In the minds of some fans, presuming fans, the above might seem a bold new direction, in terms of stepping onto the world stage. But for me it's more a tying off loose ends, as I've got these long running themes I've made some waves about, and now want to further contextualize, while I'm around to do so.
However, I'm not denying there's new content. The "USA OS" meme has burgeoned and I've been in meetings about it. My School of Tomorrow curriculum has come together more tightly.
On the matter of where and how to introduce cryptography, I want to keep Elizebeth Friedman one of the portals and her crusade against the rumrunners. Glenn Stockton educated me about these chapter. He'd been a cryptanalyst (a code breaker) himself and during his stint with the NSA, Elizebeth's husband William's works, which she'd help organize, were still classified.

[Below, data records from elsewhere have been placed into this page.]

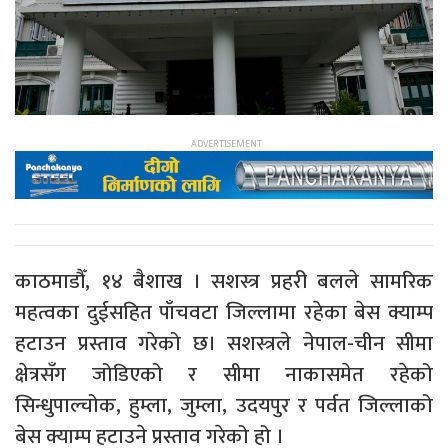
​काठमाडौँ, १४ बैशाख । सशस्त्र प्रहरी बलले सामरिक
महत्वका दुईसहित पाँचवटा जिल्लामा रहेका बेस क्याम्प
हटाउन प्रस्ताव गरेको छ। सशस्त्रले नेपाल-चीन सीमा
क्षेत्रसँग जोडिएको र सीमा नाकासमेत रहेको
सिन्धुपाल्चोक, हुम्ला, जुम्ला, उदयपुर र पर्वत जिल्लाको
बेस क्याम्प हटाउने प्रस्ताव गरेको हो ।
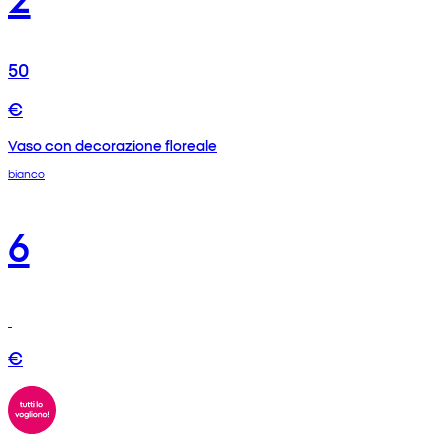
50
€
Vaso con decorazione floreale
bianco
6
€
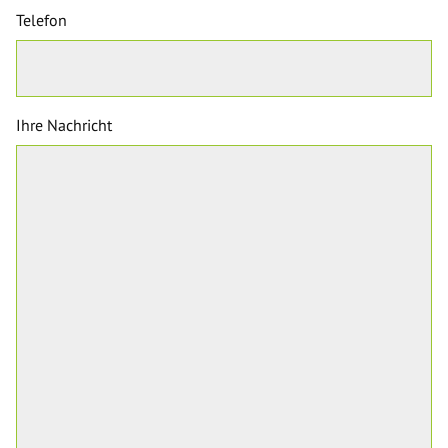
Telefon
Ihre Nachricht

The Roaring 20s, Prohibition, and Bucky Fuller's experiences with radio, including encryption, sets up a prequel chapter to WW2, with Alan Turing and the Martians of Science (see Istvan Hargittai's book). The Vienna Circle features prominently as well, for its contributions to logic, music, and psychoanalysis. We pick up on Fuller's remarks about Freud and the importance of the invisible, relating to the metaphysical.
From Freud we jump to Bernays and those Adam Curtis documentaries about the powers of persuasion and their importance in manufacturing consent. Now that Natural Language Processing has shown us ways to model word embeddings by means of a vectorized Hilbert Space, we're better able to appreciate "tensegrity" as Fuller meant it.